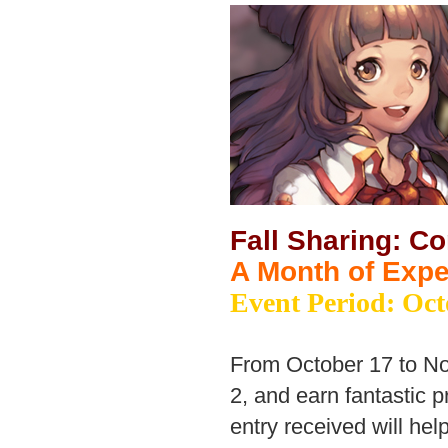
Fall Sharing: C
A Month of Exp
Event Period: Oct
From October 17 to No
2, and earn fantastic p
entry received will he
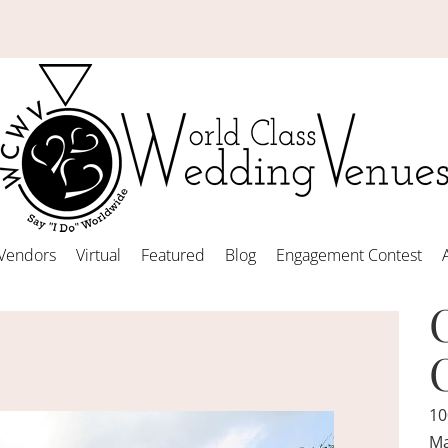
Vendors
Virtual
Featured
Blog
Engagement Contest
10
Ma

| TASK TO COMPLETE |
Would you restate the records above word for word and exclude the pictures?

| RESPONSE TO THIS TASK |
Fall Sharing: C
A Month of Exp
Event Period: Oct
From October 17 to No
2, and earn fantastic p
entry received will he
Vendors
Virtual
Featured
Blog
Engagement Contest
10
Ma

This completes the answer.